4. Look for Missing Rows
Some charts include only right side rows. If the row numbers are not consecutive — maybe you only see rows 1, 3, 5 and 7 — it could be because you’re just purling all the wrong side rows. Check the pattern instructions for more information before you begin knitting the chart.
5. Know the Signs
Most charts use standard symbols; once you know them, you’ll be able to whiz through pretty much any chart. The symbols are usually intuitive, like a circle for a yarn over (which causes intentional holes in the fabric) and left- or right-leaning slanted lines for decreases (which cause the stitches to lean to the left or right in the knitting). Always check the chart key (like the one above) before you start.
6. Check for Repeats
If your chart is only eight stitches wide but your round is 64 stitches, don’t freak out. The chart is probably asking you to work repeats. Repeats are typically indicated by two bold lines that mark the section of the chart you should repeat. You may also see some text below the chart that says something like “8-stitch repeat.”
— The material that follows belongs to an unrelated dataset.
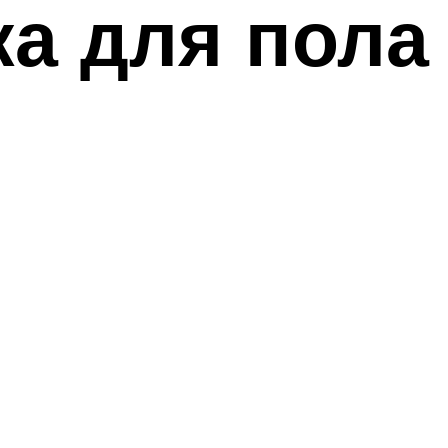
а для пола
Once you’ve worked those eight stitches of the chart, you’ll go back and do them again. The pattern’s instructions will tell you how many times to repeat.
7. Mark Your Place
To make a chart easier to read, place a piece of washi tape or a sticky note just above the row/round you’re working on. As you work through the chart, move the marker along with you. Pro tip: Placing the marker above the row you’re on allows you to see what you’ve already done (just like in your actual knitting).
I am working a chart with the stitch numbers written at the bottom number 1 to 20. The round number is on the right from number 1 to 15. I am using circular needles and working the chart from the bottom right to the left then onto round 2 working right to left. There are 120 stitches on the circular needles as I start the chart. The chart is a snowflake pattern but it doesn`t look like a snowflake when I finish. I am doing fair isle knitting with four colours. I understand how to work the four colours into the chart. I am knitting using the four colours but I must be misinterpreting the chart somehow, butI`m not sure what I am doing wrong? Any suggestions…
Without a photo it’s hard to know exactly what the issue is, but based on the description, I think it could be the gauge/tension. If your stitch and row gauge differ from the pattern the chart appears in, the proportions of the snowflake could be distorted. This could also be helped in the blocking stage, but that is no guarantee. Check your gauge against the pattern and see how different that is, and additionally double check that you still have the same number of stitches on you needles as you go along, as that could knock the chart pattern out of whack if there are accidentally added or lost stitches.
Hope this helps!
I’m starting to knit a chart or diagram would help a lot.
I have a chart for a piece knitted flat. The “1” is on the left side of the chart, 2 on the right side; so am I correct in that I will start with a ‘wrong side’ row, and the even numbers will be the ‘right’ side?
Do you read the chart from top to bottom if you are knitting a sweater from top to bottom on circular needles or the usual way bottom to top thank you jacqueline
I am working on a pattern that calls for steeking ( so clearly knit in the round) but I did notice the chart was written as if for flat knitting, assuming it was an editorial error. Then I noticed the starting stitch counts for each size are not able to be divided by the stitch repeat count of 34 in the chart. Am I missing something? I am not a total newbie to working charts, so I am stumped.
How do you work four stitches missing at the beginning of a row on a knitting chart. The previous row had four stitches at the end of the row where the next one starts back in the other directipn.
I’m knitting a table runner with a chart. It’s straight knitting, not in the round. All consecutive numbers are on the right side of the chart. No numbers are skipped. Does this mean that you start each row from the right side of the chart?
Please excuse my ignorance if the answer is obvious, but how do I tell the multiple on a fair isle chart? Thank you in advance
Right side rows, read from right to left. Wrong side rows, read from left to right.